October is off to a chilly start as a cold front from the Pacific Northwest moved into the Beehive State. The front brought with it winds and precipitation. For the valleys, that precipitation was mainly rain, however, in the higher elevations, it was snow.

Brian Head Resort, which has a base elevation of 9,600 feet, celebrated its first blanket of snow of the year on Sunday, Oct. 1. Mountain Operations at the resort reported it received one to two inches of snow along its slopes.

The resort shared video and pictures of the now, which made for an absolutely incredible sight. Fiery shades of yellow and orange from the changing fall leaves stood out against the cool white of the freshly fallen snow. And symbols of winter: The tips of evergreen trees frosted by the winter weather.

Employees with the resort could hardly contain their excitement. While operation crews are busy with winter preparations and getting snow guns ready for the upcoming ski season, one employee hit the slopes to test the snow. Brian Head Resort said that the employee “proved any turns are good turns.”

Meanwhile, Snowbird shared a timelapse of its winter snowstake. Overnight, the snow stake measured six inches of snow gathering overnight. Snow-capped mountains at the Big Cottonwood Canyon faded away to the fall colors at the ski resort’s lower elevations.

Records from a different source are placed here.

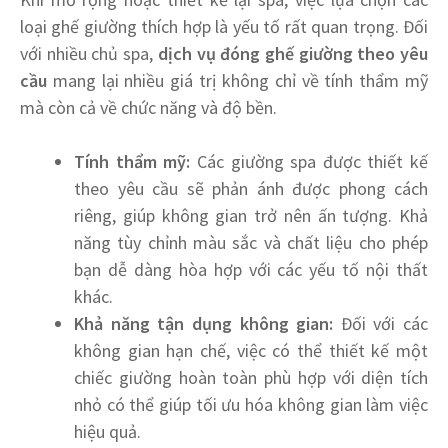
loại ghế giường thích hợp là yếu tố rất quan trọng. Đối
với nhiều chủ spa,
dịch vụ đóng ghế giường theo yêu
cầu
mang lại nhiều giá trị không chỉ về tính thẩm mỹ
mà còn cả về chức năng và độ bền.
Tính thẩm mỹ:
Các giường spa được thiết kế
theo yêu cầu sẽ phản ánh được phong cách
riêng, giúp không gian trở nên ấn tượng. Khả
năng tùy chỉnh màu sắc và chất liệu cho phép
bạn dễ dàng hòa hợp với các yếu tố nội thất
khác.
Khả năng tận dụng không gian:
Đối với các
không gian hạn chế, việc có thể thiết kế một
chiếc giường hoàn toàn phù hợp với diện tích
nhỏ có thể giúp tối ưu hóa không gian làm việc
hiệu quả.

At Brighton Ski Resort, not too far away, questions were asked of whether it’s fall or winter. The resort shared several videos of massive snowflakes falling on the mountain. One breathtaking video gave a stunning look at low whispy clouds over a mountainside covered in light snow and fall colors.

The October snow paired with the snow that fell on northern Utah ski resorts last month may feel like a sign of a back-to-back heavy winter but don’t be so sure.

The National Oceanic and Atmospheric Administration’s winter outlook predicts northern Utah may have higher-than-average temperatures. Meanwhile, Utah’s precipitation is harder to predict with NOAA saying the Beehive State could see equal chances above, lower, and average rain and snowfall.

Either way, winter recreators can be happy knowing the time to take a sick day from work and hit the slopes is just around the corner.